:: Requirement ::
Taking the line with "Motors & Drives (77, 943)" as the start, reproduce every line until the records end, exactly and with nothing added.

[Items from a data source]

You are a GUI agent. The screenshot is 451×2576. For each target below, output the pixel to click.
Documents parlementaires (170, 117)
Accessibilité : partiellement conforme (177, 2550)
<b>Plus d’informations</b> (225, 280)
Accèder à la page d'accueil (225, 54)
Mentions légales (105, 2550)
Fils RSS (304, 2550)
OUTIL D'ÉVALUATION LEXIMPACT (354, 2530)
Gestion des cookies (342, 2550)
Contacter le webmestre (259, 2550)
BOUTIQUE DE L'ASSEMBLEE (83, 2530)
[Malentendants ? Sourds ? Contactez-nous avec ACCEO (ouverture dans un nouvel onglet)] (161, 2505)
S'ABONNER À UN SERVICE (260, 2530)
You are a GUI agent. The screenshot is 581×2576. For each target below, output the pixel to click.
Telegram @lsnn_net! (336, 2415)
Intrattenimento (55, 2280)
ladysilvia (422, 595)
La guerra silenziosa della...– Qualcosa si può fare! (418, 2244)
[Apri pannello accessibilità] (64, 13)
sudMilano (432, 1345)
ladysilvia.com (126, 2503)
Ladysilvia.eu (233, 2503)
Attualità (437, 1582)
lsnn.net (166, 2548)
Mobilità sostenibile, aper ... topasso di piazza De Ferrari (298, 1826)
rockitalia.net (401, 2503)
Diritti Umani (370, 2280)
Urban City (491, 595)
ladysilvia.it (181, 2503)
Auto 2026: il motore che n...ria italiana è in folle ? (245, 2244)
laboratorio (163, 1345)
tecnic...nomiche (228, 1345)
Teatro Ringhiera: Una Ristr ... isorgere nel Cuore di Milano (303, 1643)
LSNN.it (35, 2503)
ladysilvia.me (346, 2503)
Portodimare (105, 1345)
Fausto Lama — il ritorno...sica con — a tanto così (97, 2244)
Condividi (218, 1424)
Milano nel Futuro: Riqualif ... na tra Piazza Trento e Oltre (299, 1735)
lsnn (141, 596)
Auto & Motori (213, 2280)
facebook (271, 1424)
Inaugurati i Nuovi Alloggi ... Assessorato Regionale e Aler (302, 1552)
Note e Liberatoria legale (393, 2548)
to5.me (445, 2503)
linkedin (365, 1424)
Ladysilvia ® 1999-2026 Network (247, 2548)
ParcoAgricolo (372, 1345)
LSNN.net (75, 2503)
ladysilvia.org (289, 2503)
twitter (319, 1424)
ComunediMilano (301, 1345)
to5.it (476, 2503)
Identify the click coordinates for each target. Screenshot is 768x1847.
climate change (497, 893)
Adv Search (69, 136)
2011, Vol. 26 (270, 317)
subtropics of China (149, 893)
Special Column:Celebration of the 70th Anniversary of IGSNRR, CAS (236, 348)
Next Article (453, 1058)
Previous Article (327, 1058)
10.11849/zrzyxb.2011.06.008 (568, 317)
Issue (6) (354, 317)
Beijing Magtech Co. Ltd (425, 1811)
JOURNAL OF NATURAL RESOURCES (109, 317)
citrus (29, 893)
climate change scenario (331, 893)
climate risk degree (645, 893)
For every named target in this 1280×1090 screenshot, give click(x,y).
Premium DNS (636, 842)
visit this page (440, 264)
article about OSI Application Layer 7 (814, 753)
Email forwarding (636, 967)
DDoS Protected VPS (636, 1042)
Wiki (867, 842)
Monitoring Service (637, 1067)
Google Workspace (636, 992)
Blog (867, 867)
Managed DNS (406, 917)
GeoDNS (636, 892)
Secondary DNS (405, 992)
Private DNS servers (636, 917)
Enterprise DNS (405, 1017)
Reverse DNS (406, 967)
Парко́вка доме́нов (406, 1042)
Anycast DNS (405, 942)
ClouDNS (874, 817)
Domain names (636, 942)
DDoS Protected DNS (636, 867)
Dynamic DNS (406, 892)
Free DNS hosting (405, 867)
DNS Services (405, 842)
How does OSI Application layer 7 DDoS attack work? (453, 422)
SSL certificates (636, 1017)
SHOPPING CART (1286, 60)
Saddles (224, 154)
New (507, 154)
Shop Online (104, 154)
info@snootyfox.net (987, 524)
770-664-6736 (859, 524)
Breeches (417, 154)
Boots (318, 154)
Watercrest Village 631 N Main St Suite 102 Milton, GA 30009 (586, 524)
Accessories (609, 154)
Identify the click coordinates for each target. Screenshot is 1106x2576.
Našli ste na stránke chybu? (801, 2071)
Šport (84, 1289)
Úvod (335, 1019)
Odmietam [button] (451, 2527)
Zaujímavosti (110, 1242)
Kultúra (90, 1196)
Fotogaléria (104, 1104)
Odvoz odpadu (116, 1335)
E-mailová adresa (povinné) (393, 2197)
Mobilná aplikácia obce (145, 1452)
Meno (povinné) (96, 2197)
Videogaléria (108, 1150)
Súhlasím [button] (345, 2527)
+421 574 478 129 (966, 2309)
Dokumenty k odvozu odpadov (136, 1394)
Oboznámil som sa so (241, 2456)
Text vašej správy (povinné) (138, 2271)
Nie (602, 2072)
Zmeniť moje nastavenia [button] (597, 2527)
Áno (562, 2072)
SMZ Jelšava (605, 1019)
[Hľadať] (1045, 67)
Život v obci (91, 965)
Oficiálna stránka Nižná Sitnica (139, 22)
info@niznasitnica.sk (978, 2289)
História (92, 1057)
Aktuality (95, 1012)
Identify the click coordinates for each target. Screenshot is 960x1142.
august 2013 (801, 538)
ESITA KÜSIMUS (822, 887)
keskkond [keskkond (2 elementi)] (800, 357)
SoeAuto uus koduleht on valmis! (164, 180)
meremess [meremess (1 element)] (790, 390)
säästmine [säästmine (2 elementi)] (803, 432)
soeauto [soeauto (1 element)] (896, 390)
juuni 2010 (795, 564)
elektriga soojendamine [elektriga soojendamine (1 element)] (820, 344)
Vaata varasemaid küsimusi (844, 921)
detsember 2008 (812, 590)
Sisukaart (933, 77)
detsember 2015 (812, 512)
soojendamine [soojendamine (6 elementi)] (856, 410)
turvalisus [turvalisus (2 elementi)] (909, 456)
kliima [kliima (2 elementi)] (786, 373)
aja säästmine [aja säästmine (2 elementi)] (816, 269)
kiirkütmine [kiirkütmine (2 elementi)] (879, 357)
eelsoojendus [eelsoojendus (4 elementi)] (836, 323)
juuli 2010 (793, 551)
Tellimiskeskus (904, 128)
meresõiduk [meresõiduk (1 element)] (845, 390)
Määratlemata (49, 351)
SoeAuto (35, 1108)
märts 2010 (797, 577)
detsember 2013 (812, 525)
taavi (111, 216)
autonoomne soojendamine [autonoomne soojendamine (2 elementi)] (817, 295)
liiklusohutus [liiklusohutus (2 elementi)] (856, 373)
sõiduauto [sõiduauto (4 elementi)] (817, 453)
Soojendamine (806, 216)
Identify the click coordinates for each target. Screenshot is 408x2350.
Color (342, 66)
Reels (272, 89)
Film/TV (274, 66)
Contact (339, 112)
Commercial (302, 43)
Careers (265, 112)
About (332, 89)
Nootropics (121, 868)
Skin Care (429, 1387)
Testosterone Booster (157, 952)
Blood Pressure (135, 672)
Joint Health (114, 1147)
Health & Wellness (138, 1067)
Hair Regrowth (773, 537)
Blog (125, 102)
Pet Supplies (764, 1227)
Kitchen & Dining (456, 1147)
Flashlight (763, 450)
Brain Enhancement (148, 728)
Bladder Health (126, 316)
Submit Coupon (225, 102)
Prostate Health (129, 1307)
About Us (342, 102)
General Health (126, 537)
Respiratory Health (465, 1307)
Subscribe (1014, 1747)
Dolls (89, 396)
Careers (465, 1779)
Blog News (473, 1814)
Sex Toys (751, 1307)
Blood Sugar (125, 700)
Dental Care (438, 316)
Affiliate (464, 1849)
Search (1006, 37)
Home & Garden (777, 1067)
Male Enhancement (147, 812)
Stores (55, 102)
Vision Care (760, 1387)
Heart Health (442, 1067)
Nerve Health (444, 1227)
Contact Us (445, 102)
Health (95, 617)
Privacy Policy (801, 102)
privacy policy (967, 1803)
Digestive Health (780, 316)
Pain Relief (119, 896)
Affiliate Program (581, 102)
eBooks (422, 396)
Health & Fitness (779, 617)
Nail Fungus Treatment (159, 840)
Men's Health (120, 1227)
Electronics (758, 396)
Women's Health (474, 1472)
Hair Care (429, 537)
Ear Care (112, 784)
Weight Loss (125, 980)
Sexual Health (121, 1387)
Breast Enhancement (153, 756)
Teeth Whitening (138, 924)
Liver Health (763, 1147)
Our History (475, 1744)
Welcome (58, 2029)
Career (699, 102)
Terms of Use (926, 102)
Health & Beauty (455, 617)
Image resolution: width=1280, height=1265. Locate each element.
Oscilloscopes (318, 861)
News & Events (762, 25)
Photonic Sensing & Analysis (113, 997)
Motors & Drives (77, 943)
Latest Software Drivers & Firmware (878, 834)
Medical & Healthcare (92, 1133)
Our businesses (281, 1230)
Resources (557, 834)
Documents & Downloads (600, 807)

:: Solution ::
Motors & Drives (77, 943)
Latest Software Drivers & Firmware (878, 834)
Medical & Healthcare (92, 1133)
Our businesses (281, 1230)
Resources (557, 834)
Documents & Downloads (600, 807)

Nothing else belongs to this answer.